All life today utilizes chemically activated mononucleotides in the form of nucleoside triphosphates, for which enzymatically catalyzed polymerization is exergonic. Although imidazole esters have been established as laboratory models of activated mononucleotides [33,34], a plausible mechanism by which mononucleotides can be activated in prebiotic conditions has not been established. We emphasize that the process we have described here employs unactivated mononucleotides. The commonly presumed need for activation, variously justified through a range of factors [35,36], arises from the fact that the synthesis of phosphate/nucleoside esters is endergonic in bulk solution [37]. Activated monomers commonly employed in oligonucleotide studies are synthesized with imidazole-, polyphosphate-, and phosphoramidate-bearing substituents linked to the 5′- position; they are then highly reactive and ensure exergonic linking. Activation is effective in the laboratory but brings with it a number of issues. They include chain-suppressing cyclization and the competitive hydrolysis of activated nucleotides [36], sporadic production of 2′–5′ rather than 3′–5′phosphodiester linkages [38] and shorter rather than the requisite longer oligomer sequences [13]. Most significantly, there is at present little evidence supporting activation as a precondition in a prebiotic setting, and indeed the common notion that activators were supplied by prebiotic volcanism is difficult to defend. Volcanic eruption rates on early Earth were greater than present-day rates by a factor of about five [39] but the events were episodic. Only a sustained source of activated monomers could overcome the inexorable advance of exergonic hydrolytic decomposition [12].
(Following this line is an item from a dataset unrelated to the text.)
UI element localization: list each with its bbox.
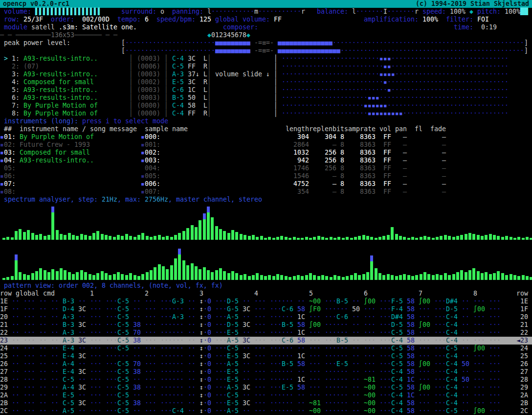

Activation when applied to prebiotic template-directed RNA synthesis is particularly problematic. In contrast to laboratory studies, wherein base-coordinated monomers and templates are commonly employed, a prebiotic venue will necessarily make all four RNA monomers available for polymerization. Activation promotes esterification for every case, but attachment of the “wrong” monomer eliminates that template/primer contender from any further participation in replication [40]. A total of three out of four prospective sites for replication will be lost with each addition cycle, with the fraction growing to seven of eight in the case of racemic monomers. This path to degradation is exponential and will eliminate more than 98% of the potential growth sites within the first two or three cycles. The disqualified components, moreover, continue to consume activated monomers as they persist in the futile production of useless products. The results described here underscore the value of a branching chain sequence in a prebiotic environment in which degradative reactions represent a barrier to the assembly of the large and complex structures required for life’s origin. The data of Oivanen et al. [41] for example, reveal that the half-life of an nmer in the bulk aqueous medium at 90 °C ranges from ~300/(n − 1) hours at pH 7 down to ~1000/(n − 1) seconds at pH 2, a pace that would quickly overwhelm an unbranched polymerization. A branching chain sequence such as described here incorporates a kinetic leverage that will counter degradation and open a productive path to the complex and fragile molecular structures that led to life.